PROBLEM STATEMENT: Keep the images out while you set down the data exactly.

※

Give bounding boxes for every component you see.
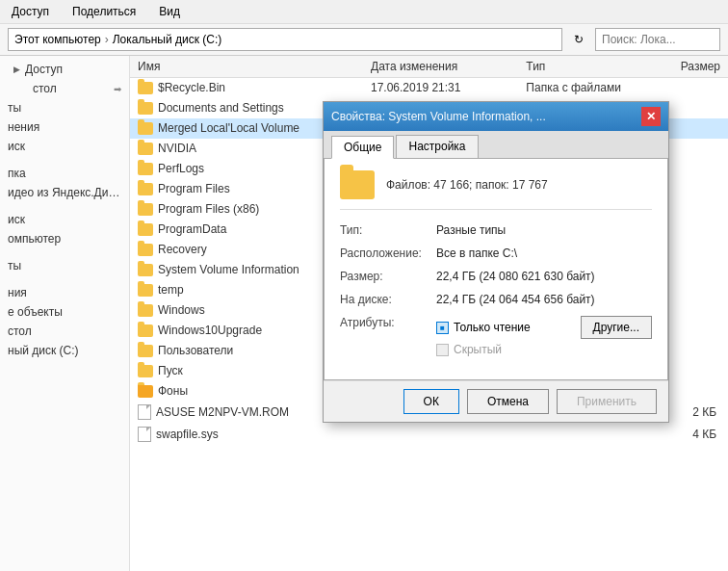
prop-row-location: Расположение: Все в папке C:\: [340, 247, 652, 260]
checkbox-row-hidden: Скрытый: [436, 343, 652, 356]
attr-label: Атрибуты:: [340, 316, 436, 329]
prop-value-location: Все в папке C:\: [436, 247, 517, 260]
checkbox-label-hidden: Скрытый: [454, 343, 502, 356]
apply-button[interactable]: Применить: [557, 389, 657, 414]
prop-label-ondisk: На диске:: [340, 293, 436, 306]
dialog-footer: ОК Отмена Применить: [324, 380, 668, 422]
dialog-icon-area: Файлов: 47 166; папок: 17 767: [340, 170, 652, 210]
prop-value-ondisk: 22,4 ГБ (24 064 454 656 байт): [436, 293, 595, 306]
prop-value-size: 22,4 ГБ (24 080 621 630 байт): [436, 270, 595, 283]
explorer-window: Доступ Поделиться Вид Этот компьютер › Л…: [0, 0, 728, 571]
checkbox-label-readonly: Только чтение: [454, 321, 531, 334]
checkbox-hidden[interactable]: [436, 344, 449, 356]
ok-button[interactable]: ОК: [403, 389, 459, 414]
properties-dialog: Свойства: System Volume Information, ...…: [323, 101, 669, 423]
prop-label-type: Тип:: [340, 223, 436, 237]
dialog-title: Свойства: System Volume Information, ...: [331, 110, 546, 123]
tab-settings[interactable]: Настройка: [396, 135, 478, 158]
cancel-button[interactable]: Отмена: [467, 389, 549, 414]
prop-label-location: Расположение:: [340, 247, 436, 260]
prop-label-size: Размер:: [340, 270, 436, 283]
attr-section: Только чтение Другие... Скрытый: [436, 316, 652, 360]
prop-row-size: Размер: 22,4 ГБ (24 080 621 630 байт): [340, 270, 652, 283]
prop-value-type: Разные типы: [436, 223, 506, 237]
checkbox-row-readonly: Только чтение Другие...: [436, 316, 652, 339]
tab-general[interactable]: Общие: [331, 136, 394, 159]
other-button[interactable]: Другие...: [581, 316, 652, 339]
dialog-body: Файлов: 47 166; папок: 17 767 Тип: Разны…: [324, 159, 668, 380]
dialog-tabs: Общие Настройка: [324, 131, 668, 159]
dialog-file-count: Файлов: 47 166; папок: 17 767: [386, 178, 548, 192]
checkbox-readonly[interactable]: [436, 322, 449, 334]
dialog-folder-icon: [340, 170, 375, 199]
prop-row-type: Тип: Разные типы: [340, 223, 652, 237]
dialog-overlay: Свойства: System Volume Information, ...…: [0, 0, 728, 571]
attr-row: Атрибуты: Только чтение Другие... Скрыты…: [340, 316, 652, 360]
dialog-titlebar: Свойства: System Volume Information, ...…: [324, 102, 668, 131]
dialog-close-button[interactable]: ✕: [641, 107, 661, 126]
prop-row-ondisk: На диске: 22,4 ГБ (24 064 454 656 байт): [340, 293, 652, 306]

※

EXERCISE RESULT:
Give bounding boxes for every component you see.
prop-row-location: Расположение: Все в папке C:\: [340, 247, 652, 260]
checkbox-row-hidden: Скрытый: [436, 343, 652, 356]
attr-label: Атрибуты:: [340, 316, 436, 329]
prop-value-location: Все в папке C:\: [436, 247, 517, 260]
checkbox-label-hidden: Скрытый: [454, 343, 502, 356]
apply-button[interactable]: Применить: [557, 389, 657, 414]
prop-label-ondisk: На диске:: [340, 293, 436, 306]
dialog-footer: ОК Отмена Применить: [324, 380, 668, 422]
dialog-icon-area: Файлов: 47 166; папок: 17 767: [340, 170, 652, 210]
prop-value-ondisk: 22,4 ГБ (24 064 454 656 байт): [436, 293, 595, 306]
prop-value-size: 22,4 ГБ (24 080 621 630 байт): [436, 270, 595, 283]
explorer-window: Доступ Поделиться Вид Этот компьютер › Л…: [0, 0, 728, 571]
checkbox-label-readonly: Только чтение: [454, 321, 531, 334]
checkbox-hidden[interactable]: [436, 344, 449, 356]
ok-button[interactable]: ОК: [403, 389, 459, 414]
properties-dialog: Свойства: System Volume Information, ...…: [323, 101, 669, 423]
prop-label-type: Тип:: [340, 223, 436, 237]
dialog-title: Свойства: System Volume Information, ...: [331, 110, 546, 123]
tab-settings[interactable]: Настройка: [396, 135, 478, 158]
cancel-button[interactable]: Отмена: [467, 389, 549, 414]
prop-label-location: Расположение:: [340, 247, 436, 260]
prop-label-size: Размер:: [340, 270, 436, 283]
attr-section: Только чтение Другие... Скрытый: [436, 316, 652, 360]
prop-row-size: Размер: 22,4 ГБ (24 080 621 630 байт): [340, 270, 652, 283]
prop-value-type: Разные типы: [436, 223, 506, 237]
checkbox-row-readonly: Только чтение Другие...: [436, 316, 652, 339]
tab-general[interactable]: Общие: [331, 136, 394, 159]
other-button[interactable]: Другие...: [581, 316, 652, 339]
dialog-body: Файлов: 47 166; папок: 17 767 Тип: Разны…: [324, 159, 668, 380]
dialog-tabs: Общие Настройка: [324, 131, 668, 159]
dialog-file-count: Файлов: 47 166; папок: 17 767: [386, 178, 548, 192]
checkbox-readonly[interactable]: [436, 322, 449, 334]
dialog-folder-icon: [340, 170, 375, 199]
prop-row-type: Тип: Разные типы: [340, 223, 652, 237]
dialog-overlay: Свойства: System Volume Information, ...…: [0, 0, 728, 571]
attr-row: Атрибуты: Только чтение Другие... Скрыты…: [340, 316, 652, 360]
dialog-titlebar: Свойства: System Volume Information, ...…: [324, 102, 668, 131]
dialog-close-button[interactable]: ✕: [641, 107, 661, 126]
prop-row-ondisk: На диске: 22,4 ГБ (24 064 454 656 байт): [340, 293, 652, 306]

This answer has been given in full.